## PROBLEM TO SOLVE
The lines to repeat are those below from the one containing "Для компьютерной диагностики авт" down to the one containing "Затем производится запуск прош", both included; reproduce them exactly and nothing else.

## SOURCE DATA
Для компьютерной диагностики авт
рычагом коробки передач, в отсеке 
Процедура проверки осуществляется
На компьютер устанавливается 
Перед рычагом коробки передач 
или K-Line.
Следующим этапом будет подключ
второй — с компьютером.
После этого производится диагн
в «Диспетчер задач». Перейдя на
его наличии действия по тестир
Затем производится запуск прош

---

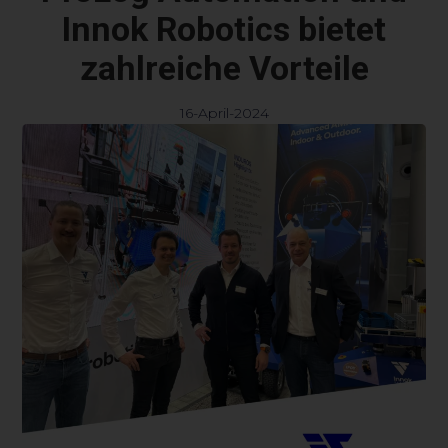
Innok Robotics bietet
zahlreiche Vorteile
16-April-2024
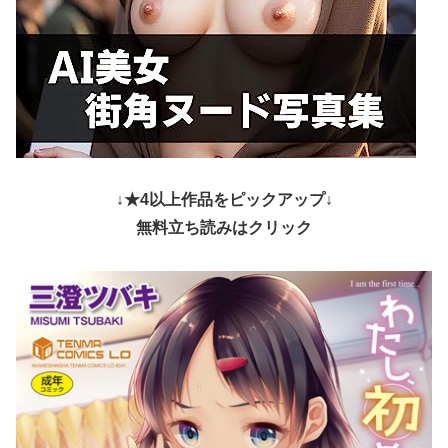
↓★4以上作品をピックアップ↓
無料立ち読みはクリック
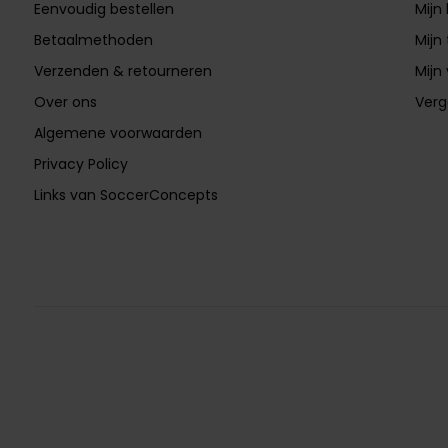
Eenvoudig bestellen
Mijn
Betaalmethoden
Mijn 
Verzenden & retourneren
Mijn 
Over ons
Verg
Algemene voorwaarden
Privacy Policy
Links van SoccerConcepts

## THE ANSWER
Для компьютерной диагностики авт
рычагом коробки передач, в отсеке 
Процедура проверки осуществляется
На компьютер устанавливается 
Перед рычагом коробки передач 
или K-Line.
Следующим этапом будет подключ
второй — с компьютером.
После этого производится диагн
в «Диспетчер задач». Перейдя на
его наличии действия по тестир
Затем производится запуск прош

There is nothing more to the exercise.